September is Childhood Obesity Awareness Month. Unfortunately, childhood obesity has become a major public health problem. Obese children are more likely to be obese adults, increasing their risk for diabetes and heart disease. But this trend isn’t waiting, we are diagnosing prediabetes, high cholesterol and high blood pressure in children before the age of 18. Another negative impact of childhood obesity not often talked about, is obese children are more likely to be bullied and shamed.
We know that childhood obesity is the result of eating too many calories and not getting enough exercise. About 1 in 5 children are obese. The prevalence of obesity in children and adolescents is higher among Hispanics, 22.4% and blacks, 20.2%. In comparison to whites, 14.1% and Asians at 8.6%. So why the disparity? Look no further than:
- Socioeconomic factors. Families of lower socioeconomic status have less resources and less access to affordable foods. Secondly, poor communities tend to be oversaturated with fast food restaurants and with grocery stores that sell unhealthy food. Lastly, in certain improvised areas children lack a safe harbor where they can feel safe to be outdoors and be physically active.
So what is pushing childhood obesity overall in our nation?
- Sugary drinks. Children and aldolescents are consuming sodas and fruit drinks loaded with sugar.
- Processed foods. Parents are living in a rat-race, so often little time is available for cooking thus children and adolescents are eating ready to eat packaged foods. Or they are eating at fast food restaurants. These foods tend to be calorie dense and pack little in the way of nutrients.
- Large portion sizes. Most meals are supper sized.
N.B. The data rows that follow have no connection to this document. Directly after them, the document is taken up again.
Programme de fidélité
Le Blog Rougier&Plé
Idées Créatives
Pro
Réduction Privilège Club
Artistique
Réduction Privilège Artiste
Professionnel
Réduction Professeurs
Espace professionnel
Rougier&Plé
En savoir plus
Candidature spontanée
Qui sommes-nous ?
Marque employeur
- Television and Digital media. Kids are spending less time being active and more time being digitally connected.
What you can do as a parent to promote a healthy lifestyle
- Limit or eliminate access to surgery drinks.
- Limit access to television, phones and computers. It’s recommended that children and adolescents spend less than 2 hours per day of digital connectivity.
- Start early. Promote healthy eating and an active lifestyle at an early age.
- Visit with your child’s pediatrician or family physician to have your child’s risk of obesity assessed.
- Talk to your child and educate them. Be the resource they need. If necessary seek professional nutritional counseling.
- Pre-plan meals so that you can avoid finding yourself and your child at the fast food drive-thru.
- Have your kids eat more fresh fruits and vegetables.
- When age appreciate encourage your child to join you in the kitchen as you prepare a healthy meal.
- Encourage exercise and exercise as a family. Talk to your child’s physician about age-approriate recommendations and activity.
- Lead by example. Kids mimic what they see, so be an example and take the ride of a healthy lifestyle with your child.